◆ What is being asked: Going through the entries, how many lines include the string "террасой"? Answer only with the number.

◆ Study material:
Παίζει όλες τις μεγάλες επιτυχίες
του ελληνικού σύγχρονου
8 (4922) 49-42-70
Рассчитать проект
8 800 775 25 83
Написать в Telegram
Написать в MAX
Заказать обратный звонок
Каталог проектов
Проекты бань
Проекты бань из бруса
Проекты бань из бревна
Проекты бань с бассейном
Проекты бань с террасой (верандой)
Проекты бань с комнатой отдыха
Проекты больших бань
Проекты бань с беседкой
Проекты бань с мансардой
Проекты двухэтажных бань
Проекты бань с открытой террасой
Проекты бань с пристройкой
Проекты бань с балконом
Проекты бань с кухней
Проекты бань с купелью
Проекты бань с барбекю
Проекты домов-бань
--
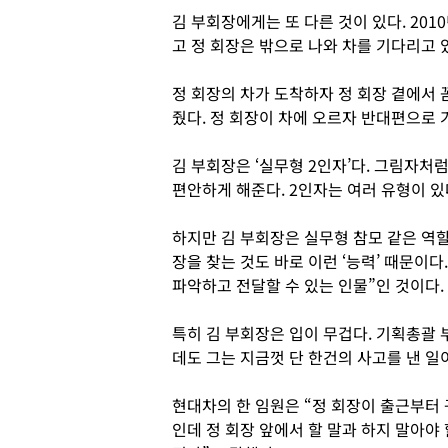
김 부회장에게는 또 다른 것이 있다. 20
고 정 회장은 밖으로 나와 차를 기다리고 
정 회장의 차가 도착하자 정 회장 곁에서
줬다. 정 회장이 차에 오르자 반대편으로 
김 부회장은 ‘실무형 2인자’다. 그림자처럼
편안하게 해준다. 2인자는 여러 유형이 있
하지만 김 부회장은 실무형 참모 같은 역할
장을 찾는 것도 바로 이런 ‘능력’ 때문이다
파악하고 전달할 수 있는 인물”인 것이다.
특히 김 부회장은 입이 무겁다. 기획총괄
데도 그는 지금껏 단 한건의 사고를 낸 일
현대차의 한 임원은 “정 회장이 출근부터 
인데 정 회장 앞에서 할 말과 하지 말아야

◆ Exercise result: 2